Толикова бабка ухаживала за мной, поила какими-то отварами, ставила на спину и грудь горчичники. Сам он тоже проявлял заботу по отношению ко мне: раздобыл видеокассету с комедией и приволок из супермаркета здоровенный ананас с веселеньким зеленым хвостом на макушке.
На этом, правда, его интерес к моей персоне закончился.
Я лежала в кровати, тупо уставившись в экран, грызла дольки ананаса, казавшиеся мне совсем безвкусными, и ужасалась себе.
В отличие от того давнего случая с Михой, когда моя совесть спокойно дремала, сейчас я отлично осознавала, что совершила настоящее преступление, злодейство. Счастье еще, что врачихе «Скорой» не пришло в голову вызвать милицию. Конечно, никаких улик против меня не было, но что стало бы, начни они разбираться, кто я такая на самом деле, где прописана, с кем живу?
При одной мысли о том, что Сергей уже мог умереть по моей вине, я холодела с головы до ног. Я ругала себя тварью, выродком, убийцей, желала себе смерти, но если бы в этот момент меня спросили, буду ли еще я ради Толика заниматься чем-то подобным, не задумываясь ответила бы: «Буду».
У меня просто не было выбора. Теперь, окончательно утратив собственную личность, я принадлежала ему целиком и полностью…
Когда я наконец поправилась, в голове Толика уже созревал новый, смелый и хитроумный план.
Я оказалась права: это было лишь начало. А дальше – понеслось, поехало. Появлялись клиенты, их нужно было окучивать, обрабатывать, дожимать до необходимой кондиции или откровенно устранять.
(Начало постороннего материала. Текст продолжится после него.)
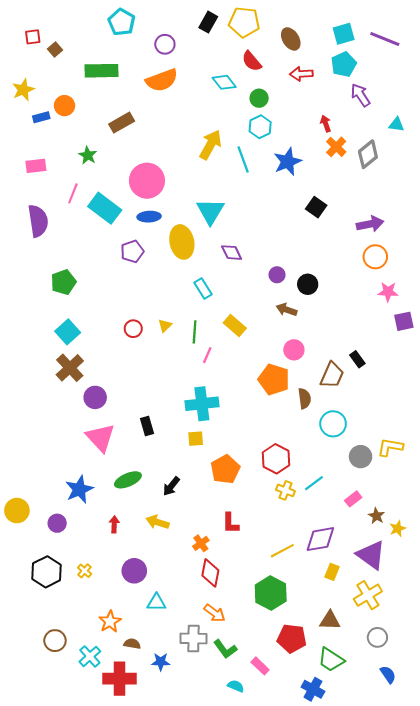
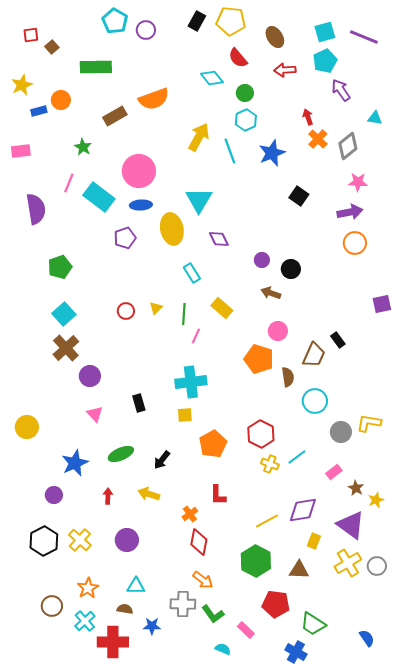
purple circle: (165, 44) -> (146, 30), moved
orange semicircle: (162, 80) -> (154, 99), moved
pink rectangle: (36, 166) -> (21, 151), moved
pink star: (388, 292) -> (358, 182), moved
pink triangle: (100, 438) -> (95, 414), size x0.6
yellow circle: (17, 511) -> (27, 427), moved
yellow cross: (85, 571) -> (80, 540), size x1.6
cyan triangle: (156, 603) -> (136, 586), moved
brown triangle: (330, 620) -> (299, 570), moved
orange star: (110, 622) -> (88, 588), moved
gray circle: (377, 637) -> (377, 566), moved

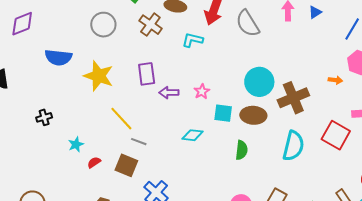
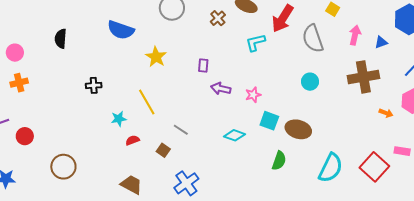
brown cross: (150, 25) -> (218, 18), size x0.7
cyan L-shape: (193, 40) -> (255, 42), turned -40
purple rectangle: (147, 74) -> (203, 65), size x0.6
yellow star: (99, 76) -> (156, 57), size x0.7
cyan circle: (259, 82) -> (310, 82), moved, size x0.6
brown cross: (293, 98) -> (363, 77), moved
yellow line: (121, 119) -> (147, 102), moved
brown square: (126, 165) -> (163, 150), size x0.6

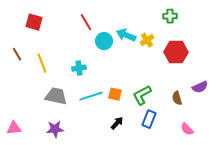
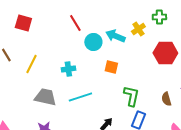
yellow cross: (147, 40) -> (138, 29), moved
yellow line: (42, 63) -> (31, 64), turned 48
orange square: (115, 94) -> (111, 67), moved
green L-shape: (142, 95) -> (131, 96), turned 130

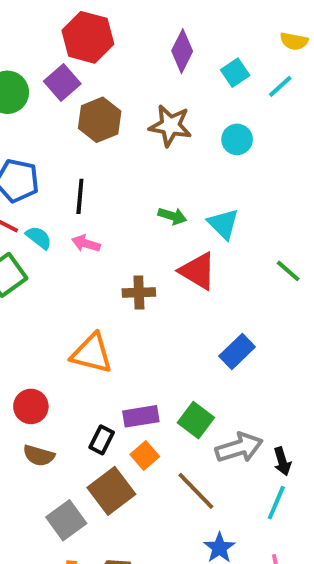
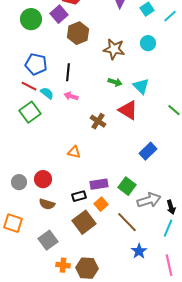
brown star: (170, 126) -> (114, 49), moved
brown cross: (139, 293) -> (98, 121), turned 35
orange triangle: (92, 353) -> (74, 152), size x0.6
black rectangle: (102, 440) -> (79, 196), turned 48
gray square: (66, 520) -> (48, 240), moved

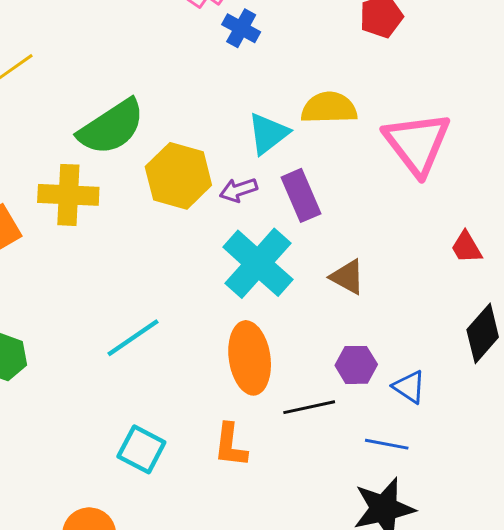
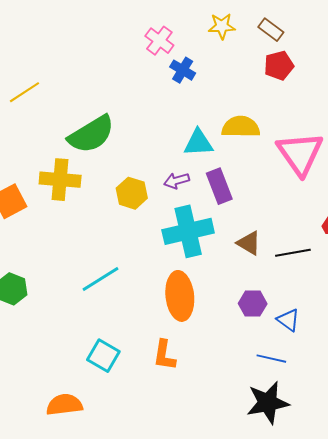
cyan triangle: (268, 134) -> (198, 143), turned 32
yellow hexagon: (178, 176) -> (132, 193), moved, size x0.7
cyan cross: (258, 263) -> (188, 231), turned 33
black line: (309, 407) -> (293, 253), moved

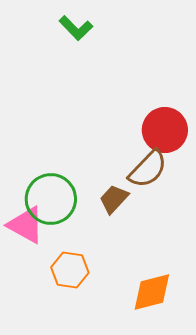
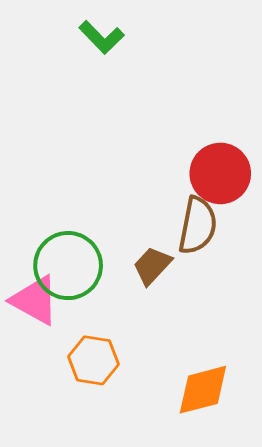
brown semicircle: (148, 169) -> (198, 226), turned -33

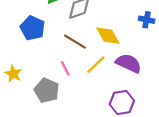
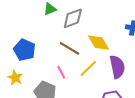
blue pentagon: (32, 28) -> (24, 50), moved
purple semicircle: (129, 63) -> (117, 67), turned 55

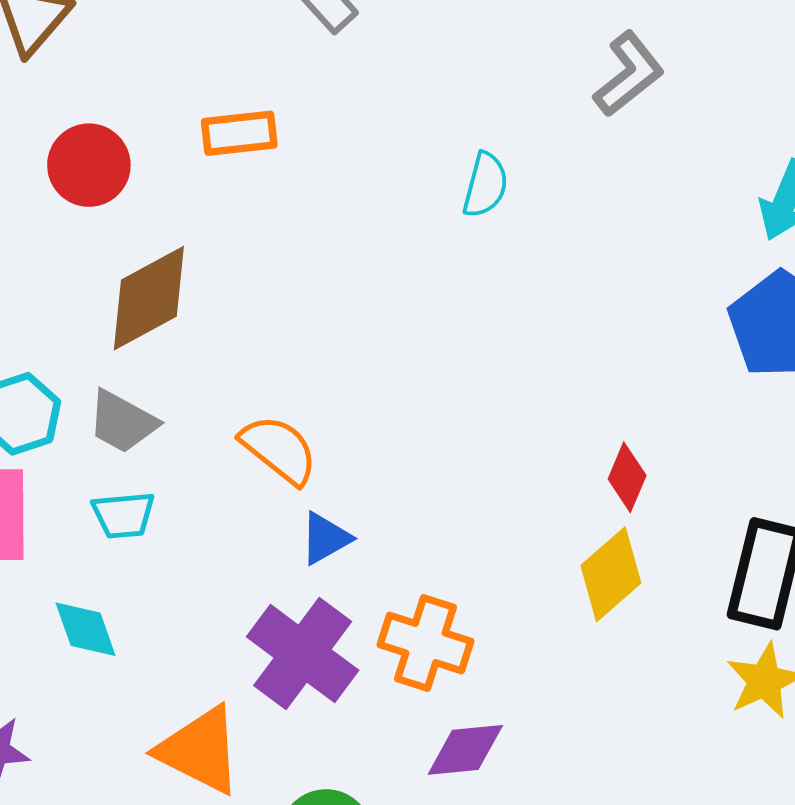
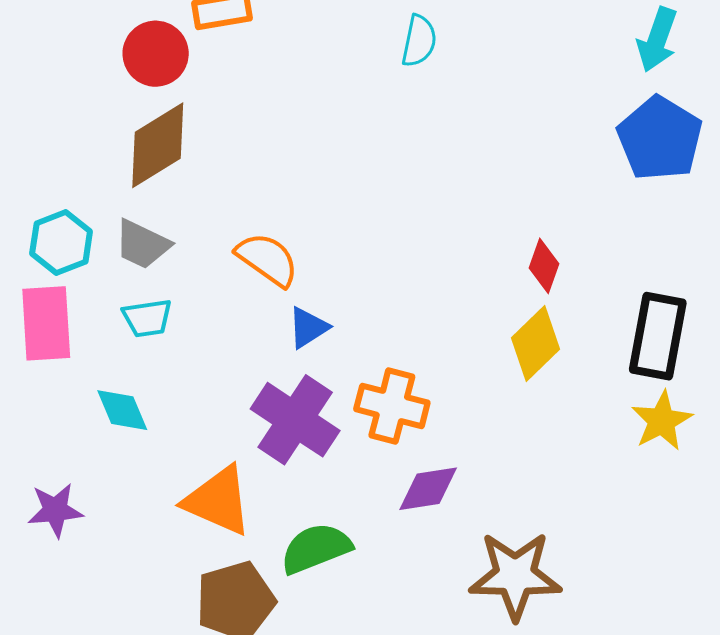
red circle: (89, 165) -> (156, 54), moved

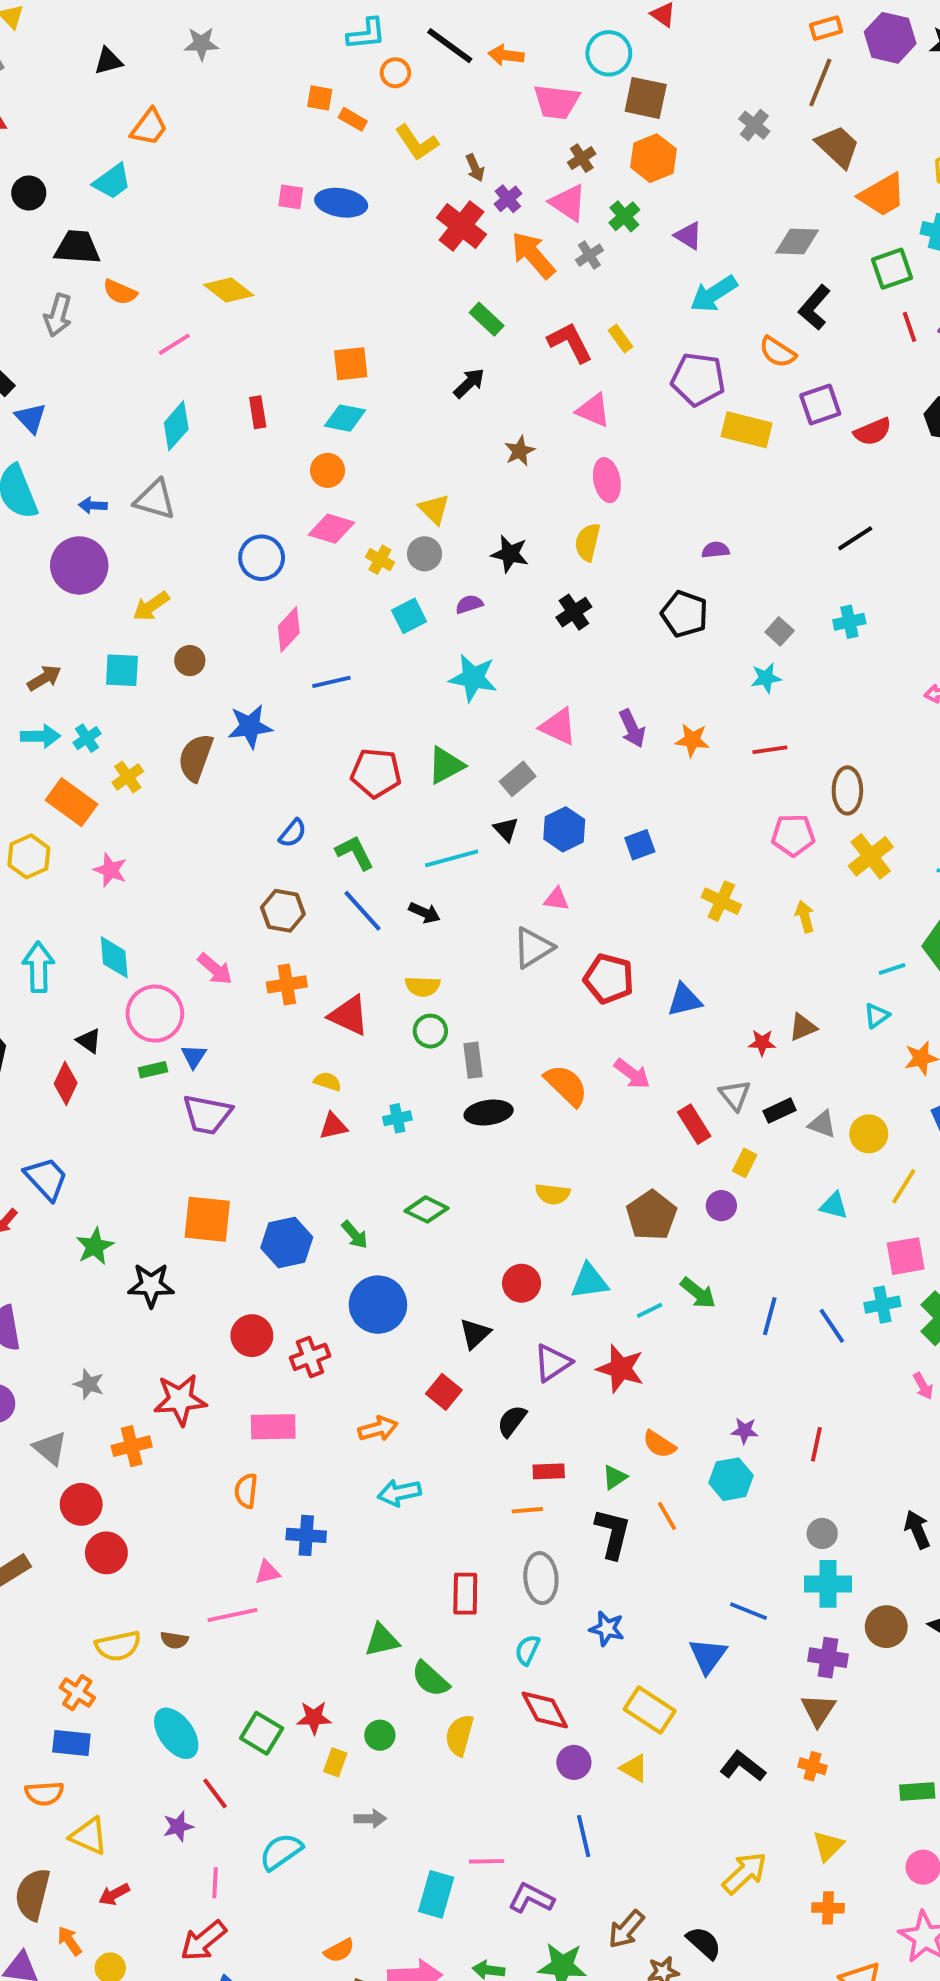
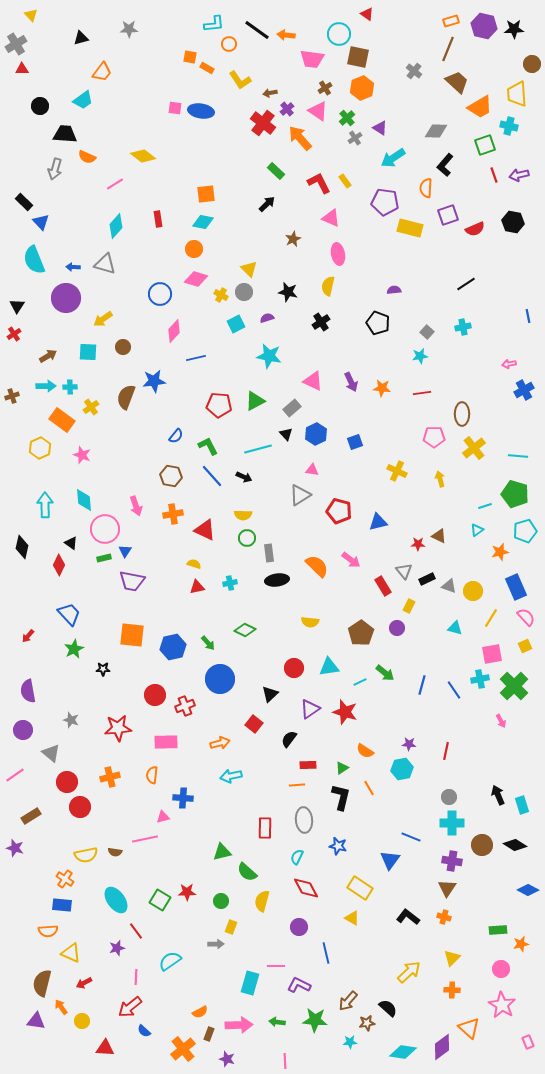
brown arrow: (475, 168) -> (270, 93), turned 104
gray cross: (589, 255) -> (355, 138), moved
orange semicircle: (778, 352) -> (426, 188), turned 60
cyan cross: (87, 738) -> (70, 387), turned 32
pink arrow: (215, 969) -> (136, 506), turned 30
brown triangle: (803, 1027) -> (439, 536), turned 49
blue trapezoid: (46, 1178) -> (69, 614), moved
black star: (151, 1285) -> (103, 669), size x0.6
orange cross: (132, 1446) -> (110, 777), moved
yellow rectangle: (335, 1762) -> (231, 927), moved
purple circle: (574, 1762) -> (299, 927), moved

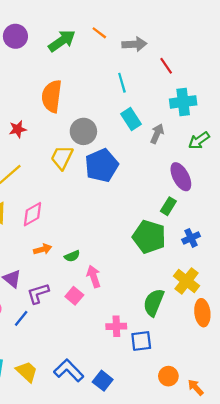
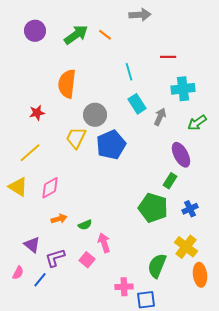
orange line: (99, 33) -> (105, 35), moved
gray arrow: (134, 44) -> (140, 15), moved
red line: (166, 66) -> (168, 57), turned -56

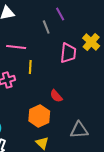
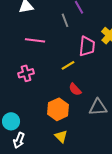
yellow line: (30, 67) -> (68, 65), moved, turned 56
gray triangle: (79, 130) -> (98, 107), moved

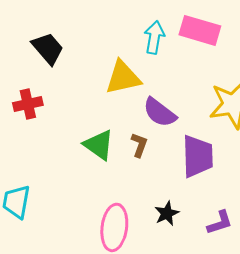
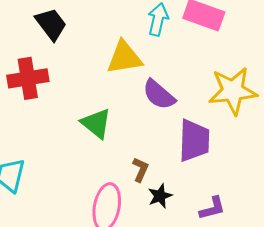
red cross: (28, 104) -> (28, 78), size x1.4
brown L-shape: (139, 145) -> (141, 170), moved

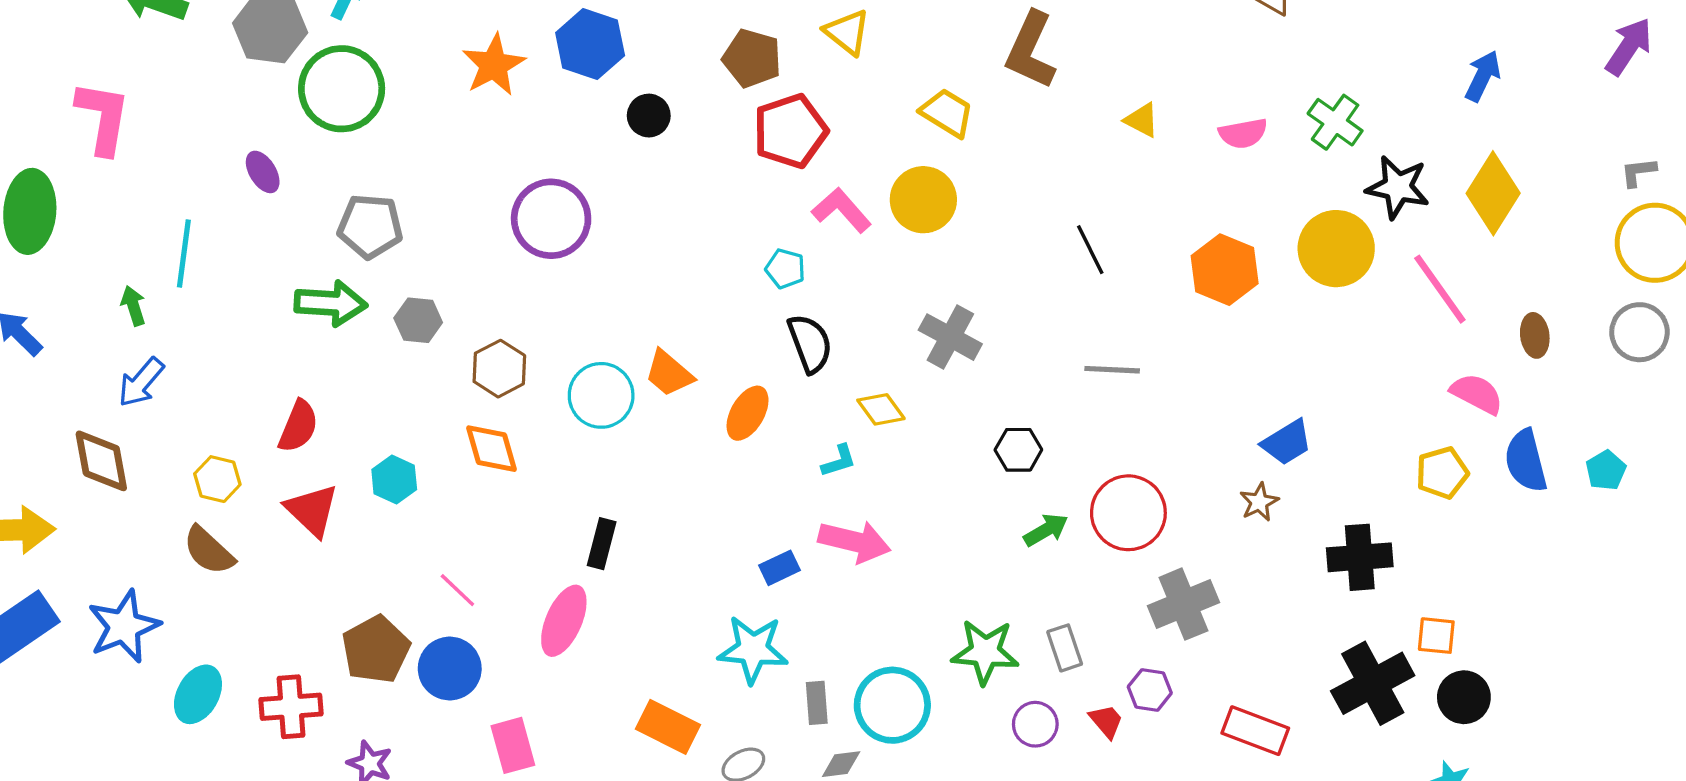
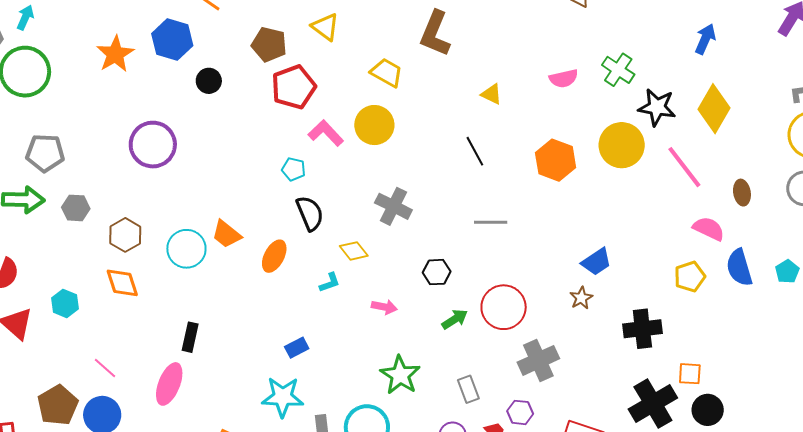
yellow triangle: (1142, 120) -> (491, 94), moved
pink arrow: (854, 541) -> (384, 307), moved, size x0.6
green star: (985, 652) -> (400, 375), moved, turned 30

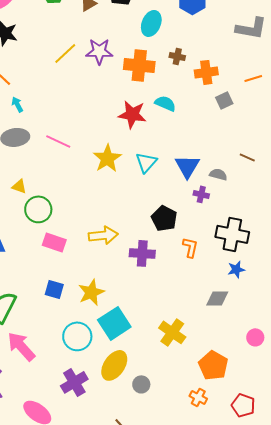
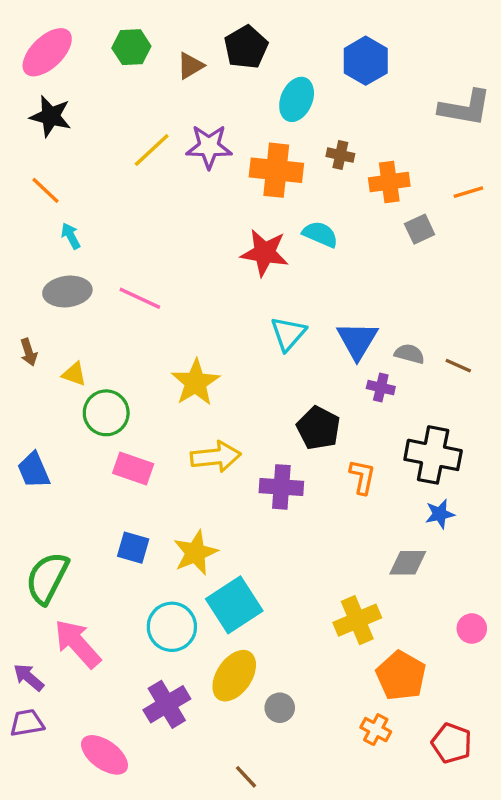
brown line: (247, 157) -> (458, 366), moved
yellow star: (107, 158) -> (195, 382), moved
yellow cross: (172, 332) -> (357, 620), moved, turned 32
Мы разрабатывали гениальные по сложности и дерзости проекты, Толик щедро финансировал их, а я без колебаний воплощала в жизнь.
Через год Толик полностью вернул кредит, еще через полгода купил новую «Хонду», а спустя семь месяцев мы распрощались с бабкой и переехали в отдельную двухкомнатную квартиру, отделанную по последнему писку моды.
К тому времени я немного свыклась со своей новой ролью и даже стала находить в ней некие привлекательные стороны. Толик одевал и обувал меня с шиком, кормил вкусной и полезной для здоровья пищей, не скупился на дорогие подарки и веселые развлечения.
Ночами, находясь рядом с ним, я была на седьмом небе от блаженства. И лишь когда он, удовлетворив свои желания, крепко засыпал, я, мучимая бессонницей, часами лежала в темноте наедине со своими тайными мыслями.
Тогда, в эти бесконечные, тоскливые ночные часы, я все чаще вспоминала интернат, Жанну, Германа Львовича, Анфису. Последнюю – особенно. Я даже не знала, жива ли она или, может быть, умерла от своих многочисленных болезней. Я закрывала глаза и представляла, что бы сказала Анфиса, увидев, кем я стала.
А ведь она знала обо всем с самого начала, чувствовала, чем закончится моя привязанность к Толику, пыталась предостеречь, помешать. И не могла.